Nem galinhas, nem pintos, nem galo, saíram do buraco para debicarem o milho no terreiro.
-Pita, pita pita! Pila, pila, pila! - Chamou novamente a velha, espreitando pelo buraco.
Mas, nem galinhas, nem pintos, nem galo, havia dentro do poleiro.
Correu a velha assustada, procurou no quintal, em todos os buracos de parede possíveis e imaginários, na moreia da lenha, na loja, na adega, nas redondezas, mas das galinhas, dos pintos, do galo, só mesmo as penas espalhadas por todo o lado!
Combalida, sentou-se a velha ao fundo das escadas.
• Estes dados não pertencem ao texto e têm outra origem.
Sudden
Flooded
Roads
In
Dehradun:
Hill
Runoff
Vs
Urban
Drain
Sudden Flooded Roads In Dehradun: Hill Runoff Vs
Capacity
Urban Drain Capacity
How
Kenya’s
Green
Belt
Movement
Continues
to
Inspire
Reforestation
Abanava a cabeça, contorcia-se, soltava sofridos ais, enxugava as lágrimas ao canto do avental.
-Não é nenhuma tragédia, mulher – dizia-lhe o velho para a consolar – pior, seria uma doença!
-Ai homem, ai homem, deixa-me! - e nisto deixava escapar profundos gemidos - lá se foi a minha alegria, - mais gemidos - ai que lá se foi o nosso rico pãozinho, ai tanto trabalhinho para nada, homem!
Estava a velha neste pranto, o velho a tentar consolá-la como podia, quando ouviu a velha um tímido “Cácácárácá”.
Incrédula, a velha levantou-se. Do buraco do poleiro, a meio das escadas, assomou uma crista, depois uma cabeça, finalmente, assustada, a galinha “pedrês”.
Subiu a velha, contente, os degraus dois a dois, apertou a galinha ao peito, beijou-a, afagou-a e chorou de alegria!
-Minha linda, minha rica – e dava-lhe repetidos beijos na crista - estás salva, meu tesouro, estás salva!
E nisto, recostando-se às resguardas do balcão, exibindo para o velho a galinha “pedrês” ainda assustada, exclamou:
-Louvado seja Deus, ao menos esta escapou! Ao menos esta escapou!